Un equipo de científicos de la Universidad de Kioto ha desarrollado un medicamento analgésico que podría transformar el abordaje del dolor agudo y crónico. El compuesto, denominado ADRIANA, ha mostrado en ensayos clínicos una eficacia comparable a la morfina, pero sin los riesgos asociados a los opioides como la dependencia o la depresión respiratoria.

El hallazgo supone una posible solución a uno de los mayores retos sanitarios de las últimas décadas: la crisis de los opioides. En países como Estados Unidos, el uso prolongado de analgésicos opioides ha generado un grave problema de salud pública. Este avance japonés podría allanar el camino hacia terapias del dolor más seguras y sostenibles, reporta el medio El Confidencial.

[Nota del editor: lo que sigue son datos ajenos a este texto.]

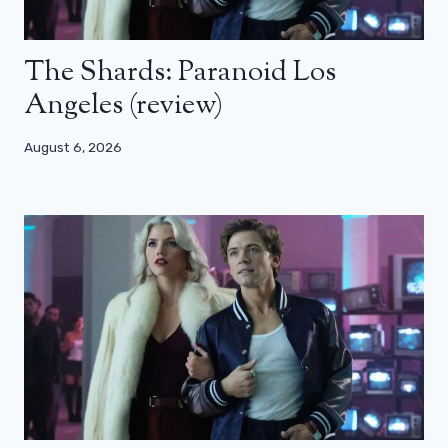
The Shards: Paranoid Los
Angeles (review)
August 6, 2026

Un mecanismo de acción alternativo
El nuevo fármaco actúa a través de una ruta completamente distinta a la de los opioides tradicionales. En lugar de unirse a los receptores que provocan adicción, ADRIANA se basa en la modulación de la noradrenalina, una sustancia que el organismo libera en situaciones de alto estrés y que reduce la percepción del dolor.
Los investigadores descubrieron que al bloquear los receptores α2B-adrenérgicos, se estimula de forma natural la producción de noradrenalina, activando así los receptores α2A responsables del efecto analgésico, sin comprometer el sistema cardiovascular.
Ensayos clínicos con resultados positivos
Tras validar la seguridad del compuesto en modelos animales, el equipo realizó ensayos clínicos en humanos en el Hospital Universitario de Kioto. En las fases I y II, el fármaco fue administrado tanto a voluntarios sanos como a pacientes intervenidos por cáncer de pulmón, con resultados prometedores en cuanto a tolerancia y eficacia.
El siguiente paso será un ensayo clínico de mayor escala en Estados Unidos, en colaboración con la empresa BTB Therapeutics, una compañía derivada de la propia universidad, especializada en innovación farmacológica.
Para Masatoshi Hagiwara, profesor de la Universidad de Kioto y responsable del estudio, el desarrollo de ADRIANA representa «una oportunidad real para reducir el uso de opioides en la práctica clínica«. El objetivo es ampliar su aplicación a distintos tipos de dolor y facilitar su acceso a personas con enfermedades crónicas.